Keep track of what's in your ETF

I came across a new organisation last week - the Financial Stability Board. Maybe I should have been aware of its existence but as it was only set up two years ago, perhaps I could be forgiven for not having heard of it before.

The reason it crossed my radar screen was a report it published into exchange traded funds and how they might contain the seeds of the next market meltdown.

ETFs are the great success story of the new millennium.

They already account for 2 per cent of global equity market capitalisation, according to the FSB report, and - more important - 5 per cent of global mutual fund assets.

But here’s the rub. Over the past 10 years, they have been growing in value by 40 per cent a year - nearly 10 times the rate that mutual funds have been growing.

But the FSB’s concern is not over the success of the industry. Rather it is because of the direction that new product launches have been taking. The original concept allowed investors to track an equity index through a lowcost vehicle that held the underlying shares, with trading taking place continuously throughout the day, but many of the more recent launches have provided access to less liquid markets, using synthetic techniques.

It happens that two of the three biggest ETFs worldwide track emerging market indices but it is the expansion into commodities, bonds and other more esoteric asset classes that is beginning to ring alarm bells. That, and the fact that by, using derivatives - the synthetic approach, all manner of bells and whistles can be added on. Today there are leveraged ETFs and socalled “inverse” ones, which provide the opposite effect to
the performance of the asset. Add to this the incestuous nature of some of the developments in this arena (investment banks are devising new instruments which can be sold as part of a wider programme of business creation) and you start to understand why the worries exist.

Not all exchange traded products are even funds any more. ET notes and ET vehicles are debt products.

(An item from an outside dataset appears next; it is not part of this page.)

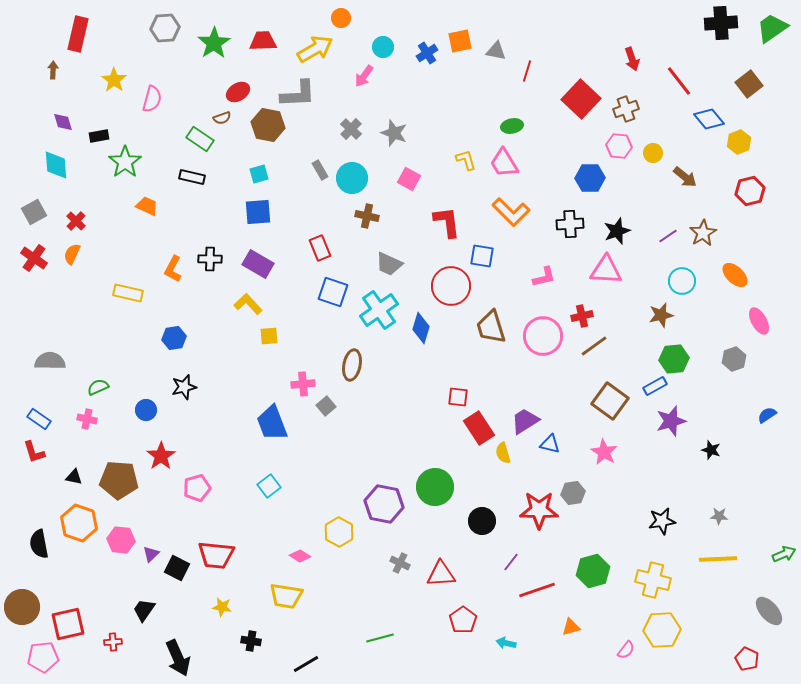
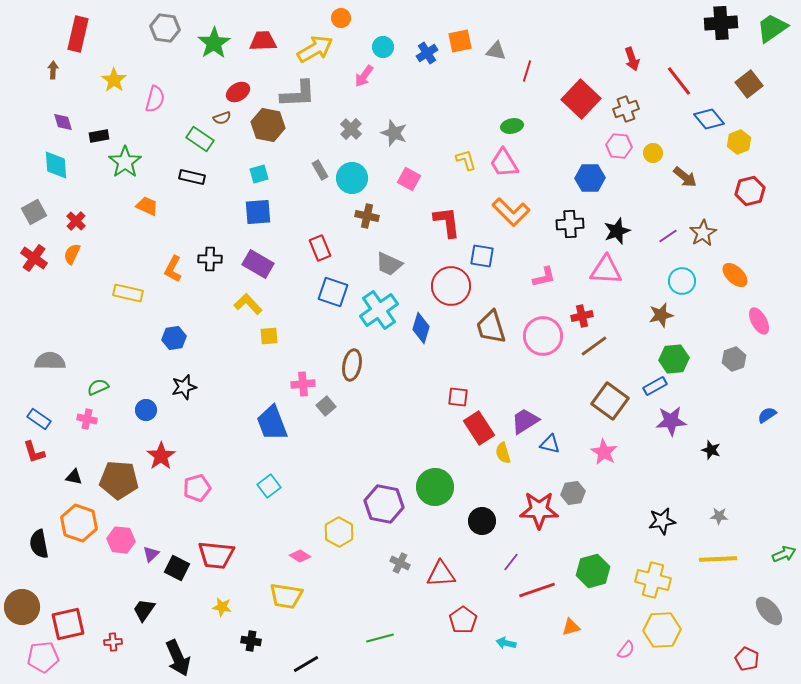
gray hexagon at (165, 28): rotated 12 degrees clockwise
pink semicircle at (152, 99): moved 3 px right
purple star at (671, 421): rotated 12 degrees clockwise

It all feels rather reminiscent of the explosion of products that preceded the credit crunch.

It happens that Terry Smith, always a somewhat contro - versial figure in the investment world, raised concerns over ETFs back in January.

In a blog on behalf of his new Fundsmith venture, he wrote: “Do you know what’s in your ETF?” Like the FSB, he was worried about the growth of more complex products, accessing less liquid markets with insufficient transparency.

ETFs are a valuable investment tool. I know one experienced investor who always recommends them to those seeking to build a diversified portfolio, rather than actively managed funds. But he only uses plain vanilla ETFs.

Perhaps, with the continued expansion of this section of the market, it would do no harm to look under the bonnet a little more carefully in future before recommending them.

As for the Financial Stability Board, it was formed in April 2009 as the successor to the Financial Stability Forum, which was itself only 10 years old. It was the G7 finance ministers that created the forum as a means of bringing together information and financial intelligence from within the seven richest nations in the world.

In the wake of the banking crisis, members of the G20 felt they should be involved as well - and the FSB was born. I shall look out for papers from it more assiduously in future.